Collected data entries

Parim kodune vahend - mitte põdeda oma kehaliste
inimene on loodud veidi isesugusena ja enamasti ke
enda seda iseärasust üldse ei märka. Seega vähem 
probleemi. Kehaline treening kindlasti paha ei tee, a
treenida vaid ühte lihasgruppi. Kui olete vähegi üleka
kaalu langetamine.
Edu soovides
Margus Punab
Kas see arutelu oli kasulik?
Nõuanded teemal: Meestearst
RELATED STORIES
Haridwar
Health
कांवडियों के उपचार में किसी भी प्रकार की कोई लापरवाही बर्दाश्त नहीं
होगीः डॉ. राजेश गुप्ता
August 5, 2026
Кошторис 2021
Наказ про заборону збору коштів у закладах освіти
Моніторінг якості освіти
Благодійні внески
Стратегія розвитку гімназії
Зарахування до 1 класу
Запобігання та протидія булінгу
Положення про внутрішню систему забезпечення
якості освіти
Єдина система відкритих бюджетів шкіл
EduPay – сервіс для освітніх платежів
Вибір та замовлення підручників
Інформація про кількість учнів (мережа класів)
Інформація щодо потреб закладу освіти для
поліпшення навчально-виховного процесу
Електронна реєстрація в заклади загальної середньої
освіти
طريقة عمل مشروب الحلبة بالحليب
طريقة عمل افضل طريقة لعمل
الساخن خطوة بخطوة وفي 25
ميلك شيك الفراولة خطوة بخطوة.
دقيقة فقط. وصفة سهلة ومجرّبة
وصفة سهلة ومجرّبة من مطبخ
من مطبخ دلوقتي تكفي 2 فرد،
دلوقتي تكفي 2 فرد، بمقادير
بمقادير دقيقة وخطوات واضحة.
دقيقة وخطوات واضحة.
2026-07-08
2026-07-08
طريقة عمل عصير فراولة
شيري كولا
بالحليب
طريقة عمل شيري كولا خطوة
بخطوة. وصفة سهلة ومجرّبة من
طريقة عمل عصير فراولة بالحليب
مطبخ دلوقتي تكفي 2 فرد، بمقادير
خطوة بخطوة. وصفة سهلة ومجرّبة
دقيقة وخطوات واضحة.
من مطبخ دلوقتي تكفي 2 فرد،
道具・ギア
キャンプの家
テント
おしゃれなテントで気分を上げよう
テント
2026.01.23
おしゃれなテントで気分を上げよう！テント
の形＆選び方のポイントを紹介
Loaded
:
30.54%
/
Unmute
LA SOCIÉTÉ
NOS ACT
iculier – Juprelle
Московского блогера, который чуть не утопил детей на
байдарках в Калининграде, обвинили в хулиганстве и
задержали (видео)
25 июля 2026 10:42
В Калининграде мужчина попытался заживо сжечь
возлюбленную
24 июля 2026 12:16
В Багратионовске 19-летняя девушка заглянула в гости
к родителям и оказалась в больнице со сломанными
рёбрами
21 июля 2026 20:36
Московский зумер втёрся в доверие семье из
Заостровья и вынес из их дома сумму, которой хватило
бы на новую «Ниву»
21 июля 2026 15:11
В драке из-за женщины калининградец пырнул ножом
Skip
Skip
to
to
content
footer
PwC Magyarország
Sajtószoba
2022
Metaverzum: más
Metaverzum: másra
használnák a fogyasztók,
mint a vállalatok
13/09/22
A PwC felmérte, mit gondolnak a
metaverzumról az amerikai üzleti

• [Activity]: Although the records may continue, retype only the lines from the first one through the one containing "بمقادير دقيقة وخطوات واضحة.", exactly as they appear.

• [Result of this exercise]:
Parim kodune vahend - mitte põdeda oma kehaliste
inimene on loodud veidi isesugusena ja enamasti ke
enda seda iseärasust üldse ei märka. Seega vähem 
probleemi. Kehaline treening kindlasti paha ei tee, a
treenida vaid ühte lihasgruppi. Kui olete vähegi üleka
kaalu langetamine.
Edu soovides
Margus Punab
Kas see arutelu oli kasulik?
Nõuanded teemal: Meestearst
RELATED STORIES
Haridwar
Health
कांवडियों के उपचार में किसी भी प्रकार की कोई लापरवाही बर्दाश्त नहीं
होगीः डॉ. राजेश गुप्ता
August 5, 2026
Кошторис 2021
Наказ про заборону збору коштів у закладах освіти
Моніторінг якості освіти
Благодійні внески
Стратегія розвитку гімназії
Зарахування до 1 класу
Запобігання та протидія булінгу
Положення про внутрішню систему забезпечення
якості освіти
Єдина система відкритих бюджетів шкіл
EduPay – сервіс для освітніх платежів
Вибір та замовлення підручників
Інформація про кількість учнів (мережа класів)
Інформація щодо потреб закладу освіти для
поліпшення навчально-виховного процесу
Електронна реєстрація в заклади загальної середньої
освіти
طريقة عمل مشروب الحلبة بالحليب
طريقة عمل افضل طريقة لعمل
الساخن خطوة بخطوة وفي 25
ميلك شيك الفراولة خطوة بخطوة.
دقيقة فقط. وصفة سهلة ومجرّبة
وصفة سهلة ومجرّبة من مطبخ
من مطبخ دلوقتي تكفي 2 فرد،
دلوقتي تكفي 2 فرد، بمقادير
بمقادير دقيقة وخطوات واضحة.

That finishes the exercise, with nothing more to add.